Foto: Reprodução/Metrópoles

O Departamento de Estado dos Estados Unidos classificou como “absurdo” o temor manifestado pelo ministro das Relações Exteriores, Mauro Vieira, de que Washington possa utilizar força militar em território brasileiro após a classificação do Primeiro Comando da Capital (PCC) e do Comando Vermelho (CV) como organizações terroristas.

Em resposta exclusiva ao Metrópoles, a diplomacia norte-americana criticou a hipótese e afirmou que as medidas adotadas têm como objetivo combater grupos criminosos que atuam em território norte-americano.

“Esse comentário é absurdo. Os Estados Unidos estão tomando medidas decisivas, no âmbito de suas próprias competências soberanas, para combater os narcoterroristas.
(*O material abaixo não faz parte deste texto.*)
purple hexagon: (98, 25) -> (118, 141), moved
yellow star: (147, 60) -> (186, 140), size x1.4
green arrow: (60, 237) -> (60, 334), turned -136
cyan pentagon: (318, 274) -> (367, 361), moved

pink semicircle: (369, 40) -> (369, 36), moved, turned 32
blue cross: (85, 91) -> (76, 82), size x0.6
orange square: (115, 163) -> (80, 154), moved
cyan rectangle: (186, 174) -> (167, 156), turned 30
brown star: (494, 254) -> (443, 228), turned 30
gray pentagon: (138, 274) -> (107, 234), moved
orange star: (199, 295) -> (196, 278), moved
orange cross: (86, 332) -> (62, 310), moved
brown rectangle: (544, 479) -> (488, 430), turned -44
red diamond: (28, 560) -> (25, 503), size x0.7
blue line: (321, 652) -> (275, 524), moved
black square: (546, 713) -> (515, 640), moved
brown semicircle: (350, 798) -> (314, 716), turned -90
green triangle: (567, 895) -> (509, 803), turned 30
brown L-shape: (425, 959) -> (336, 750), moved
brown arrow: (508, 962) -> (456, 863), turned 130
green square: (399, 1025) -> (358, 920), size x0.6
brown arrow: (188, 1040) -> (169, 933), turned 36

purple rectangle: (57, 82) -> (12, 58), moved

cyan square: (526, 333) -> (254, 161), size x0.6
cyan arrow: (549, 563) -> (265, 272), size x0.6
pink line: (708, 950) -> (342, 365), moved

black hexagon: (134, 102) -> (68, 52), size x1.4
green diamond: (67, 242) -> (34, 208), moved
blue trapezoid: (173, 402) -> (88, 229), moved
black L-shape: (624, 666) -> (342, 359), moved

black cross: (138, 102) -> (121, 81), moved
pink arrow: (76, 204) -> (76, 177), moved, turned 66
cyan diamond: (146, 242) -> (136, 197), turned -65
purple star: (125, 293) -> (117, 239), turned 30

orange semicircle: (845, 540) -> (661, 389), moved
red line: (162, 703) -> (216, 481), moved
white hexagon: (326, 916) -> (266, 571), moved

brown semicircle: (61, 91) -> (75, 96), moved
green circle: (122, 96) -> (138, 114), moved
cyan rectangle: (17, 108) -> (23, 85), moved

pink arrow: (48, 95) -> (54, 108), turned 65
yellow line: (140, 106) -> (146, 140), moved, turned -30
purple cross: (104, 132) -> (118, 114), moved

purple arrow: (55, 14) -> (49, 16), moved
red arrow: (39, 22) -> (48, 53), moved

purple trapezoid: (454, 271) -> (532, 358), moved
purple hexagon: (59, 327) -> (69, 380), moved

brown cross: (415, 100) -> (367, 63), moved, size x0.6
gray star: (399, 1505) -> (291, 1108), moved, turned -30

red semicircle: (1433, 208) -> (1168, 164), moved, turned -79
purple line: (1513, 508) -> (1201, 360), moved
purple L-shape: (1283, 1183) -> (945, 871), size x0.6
Essas gangues brasileiras agora atuam nos Estados Unidos, e vamos defender nosso povo contra elas”, afirmaram.

Em resposta ao Metrópoles, o Departamento de Estado afastou qualquer possibilidade de que a designação tenha como objetivo justificar uma intervenção no Brasil.

A pasta sustentou que a política estadunidense está voltada ao combate de organizações criminosas que passaram a atuar em território dos Estados Unidos e afirmou que “alegações vagas” de intervenções militares podem “ajudar e incentivar” grupos terroristas.

“Alegações vagas de intervenção costumam servir de pretexto para ajudar e incentivar alguns dos grupos mais violentos do mundo”, disseram.

Documento do Itamaraty

A manifestação responde às declarações contidas em um documento assinado por Mauro Vieira e encaminhado pelo Ministério das Relações Exteriores à Câmara dos Deputados.

No texto, o chanceler afirma que a decisão unilateral dos Estados Unidos de enquadrar o PCC e o CV como organizações terroristas poderia abrir margem para ações extraterritoriais contra instituições brasileiras, inclusive com o “risco de uso da força militar dos EUA contra o território nacional”.